I asked this question on one of the stackexchange sites. Here's the text of the question itself:<p>I've had a conversation with some friends recently on the differences between a startup and a small business. One of my friends said that a startup in a brand new company, which aims to scale fast and become a large company, while a small business stays small and doesn't plan to scale. Examples for this definition of a startup may be Google, Facebook, Microsoft and Apple in their early days.<p>From what I read online, no one makes this distinction. What do you think - do you make a difference between a startup and a small business?<p>I'm very curious about the different opinions in the hacker news community.
======
steventruong
I hate the word startup (in the definition sense) because by sheer definition
of the words, it just means to "start up" or start something. ANY business
technically would fit this description.

The valley (or rather the tech related community anywhere really) however
prefers to attach its own strict definition to startups. Even something like
Facebook with thousands of employee, billions in revenue, been around for
_years_ , and a ton of raised capital, can and still be stupidly labeled as a
startup. Like WTF. Seriously. They are NOT just _starting up_.

I have my own definitions regardless of what the textbook definition actually
is and I don't really care whether or not others (particularly
Angels/VCs/Incubators) agree...

You're a startup if you're less than 2 years old, have less than 20 people, or
haven't made over 2 million gross. If ANY of these (and maybe a few other
factors I'm not naming) is ever not true, including the age of the company,
you're not a startup. I don't care if you're still pivoting, still _trying_ to
grow fast, blah blah blah... or whether its a coffee shop or a scalable tech
company.

If you want to define it as a scalable company or tech company, then by all
means reference it as something like a _scalable tech startup_. Maybe its
because of the words start and up but I hate trying to warp the definition to
something else just because people are in specific industries and want to give
it various definitions to correlate to what they do or what they invest in. I
mean do people feel offended just because a mom and pop coffee shop calls
themselves a startup because technically they are just starting up simply
because people may think it demeanors the word and makes what they're trying
to do sound less cool? I don't really get it.

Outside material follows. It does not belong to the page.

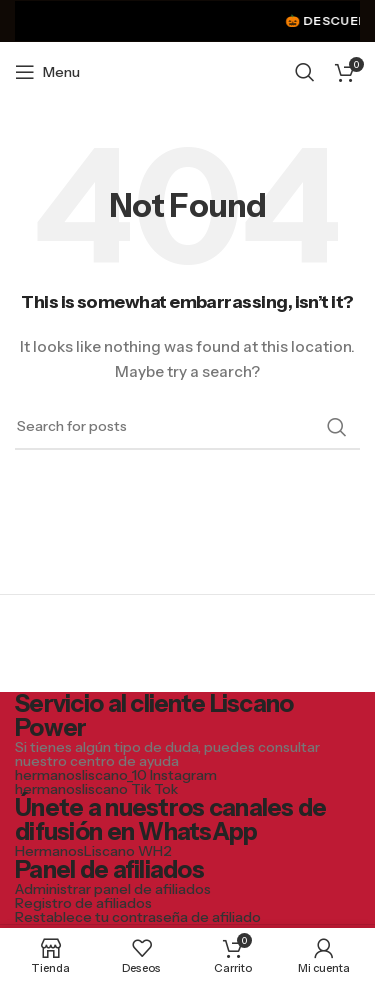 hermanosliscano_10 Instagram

If I had to venture a wild guess, the term probably came into popular use in
reference to companies that were just starting out and were possibly looking
for venture capital to scale. So sure, there's correlation to how it may
evolved and get labeled as what it is today but that probably isn't a
precursor to defining what the actual word presents.

------
xxyz
I think the term startup is in fact somewhat misleading, because in many cases
venture capitalists that want to invest in these organisations want them to
have a full business plan and evidence of customers / market leverage.
Obviously it makes sense for them to ask for these things, but to me it seems
odd to call an organisation with a long term plan and often a number of
employees a 'startup'. Organisations that are truly starting up are in much
earlier stages of development, trying to decide if there is a market for a
particular product and trying to fit this market and generate interest.

But the definition you give of a startup seems to be the current
interpretation that many people would have.

------
thaumaturgy
Your friend is pretty close; pg has said before that "scalability" is one of
the defining characteristics of a startup. They don't necessarily have to
become a large company, but, if a startup wants investment, they have to show
some chance of scaling quickly. (At which point they get bought, or raise more
funding, or something.)

HN in general isn't very interested in small businesses. Unfortunately.